● **TASK DETAILS**
Going line by line through the data below, report how many lines include the word "kosztują", with nothing added.

● **DATASET**
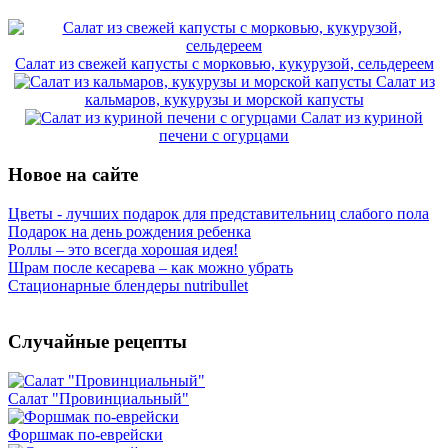
Салат из свежей капусты с морковью, кукурузой, сельдереем
Салат из
кальмаров, кукурузы и морской капусты
Салат из куриной
печени с огурцами
Новое на сайте
Цветы - лучших подарок для представительниц слабого пола
Подарок на день рождения ребенка
Роллы – это всегда хорошая идея!
Шрам после кесарева – как можно убрать
Стационарные блендеры nutribullet
Случайные рецепты
Салат "Провинциальный"
Форшмак по-еврейски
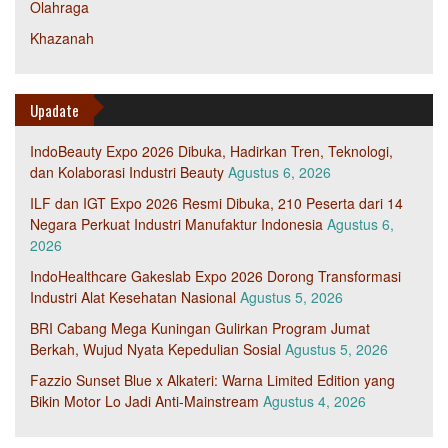
Olahraga
Khazanah
Upadate
IndoBeauty Expo 2026 Dibuka, Hadirkan Tren, Teknologi,
dan Kolaborasi Industri Beauty
Agustus 6, 2026
ILF dan IGT Expo 2026 Resmi Dibuka, 210 Peserta dari 14
Negara Perkuat Industri Manufaktur Indonesia
Agustus 6,
2026
IndoHealthcare Gakeslab Expo 2026 Dorong Transformasi
Industri Alat Kesehatan Nasional
Agustus 5, 2026
BRI Cabang Mega Kuningan Gulirkan Program Jumat
Berkah, Wujud Nyata Kepedulian Sosial
Agustus 5, 2026
Fazzio Sunset Blue x Alkateri: Warna Limited Edition yang
Bikin Motor Lo Jadi Anti-Mainstream
Agustus 4, 2026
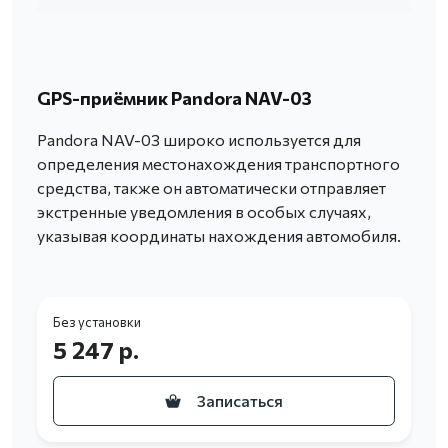
GPS-приёмник Pandora NAV-03
Pandora NAV-03 широко используется для
определения местонахождения транспортного
средства, также он автоматически отправляет
экстренные уведомления в особых случаях,
указывая координаты нахождения автомобиля.
Без установки
5 247 р.
Записаться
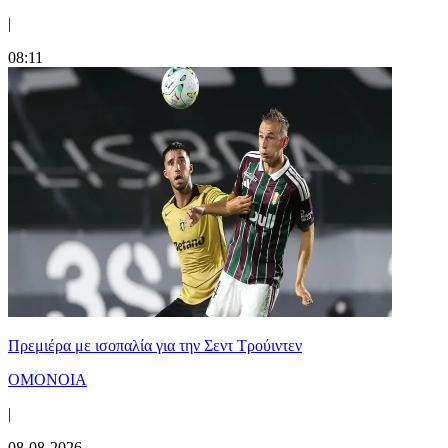
|
08:11
Πρεμιέρα με ισοπαλία για την Σεντ Τρούιντεν
ΟΜΟΝΟΙΑ
|
08-08-2026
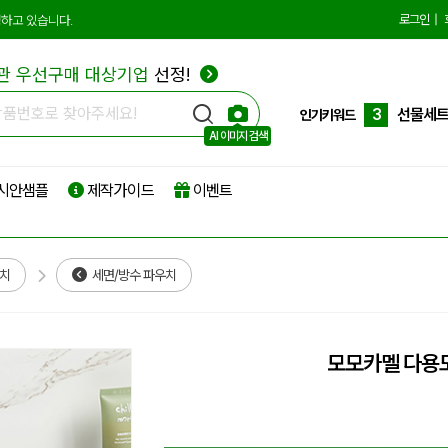
로그인
|
하고 있습니다.
1
에코백
2
종이쇼
관 우선구매 대상기업
선정!
3
선물세
인기키워드
AI 이미지 검색
4
부직포
5
타포린
시안샘플
제작가이드
이벤트
6
리유저
7
파우치
우치
세면/방수 파우치
8
보온보
9
친환경
모모카멜 다용도
10
더스트
1
에코백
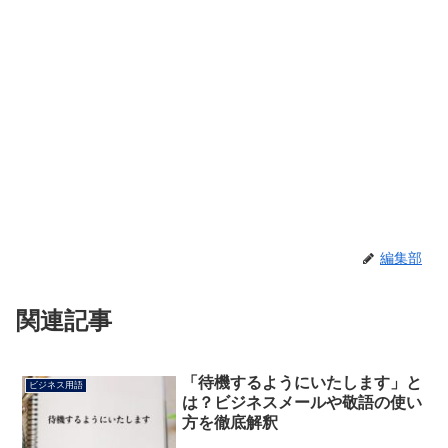
編集部
関連記事
「待機するようにいたします」と
ビジネス用語
は？ビジネスメールや敬語の使い
方を徹底解釈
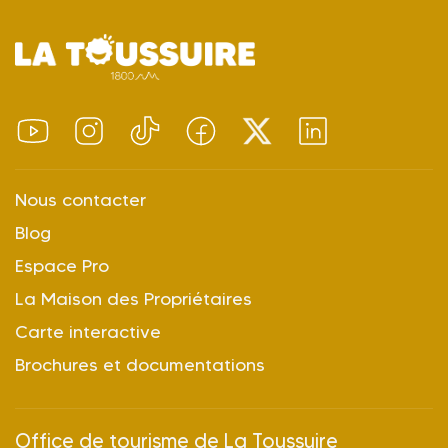
Nous contacter
Blog
Espace Pro
La Maison des Propriétaires
Carte interactive
Brochures et documentations
Office de tourisme de La Toussuire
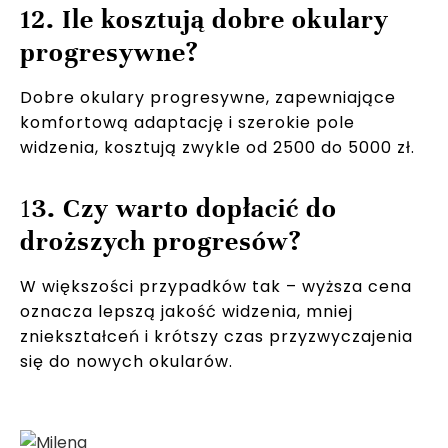
12. Ile kosztują dobre okulary
progresywne?
Dobre okulary progresywne, zapewniające
komfortową adaptację i szerokie pole
widzenia, kosztują zwykle od 2500 do 5000 zł.
1
3. Czy warto dopłacić do
droższych progresów?
W większości przypadków tak – wyższa cena
oznacza lepszą jakość widzenia, mniej
zniekształceń i krótszy czas przyzwyczajenia
się do nowych okularów.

● **EXPECTED ANSWER**
2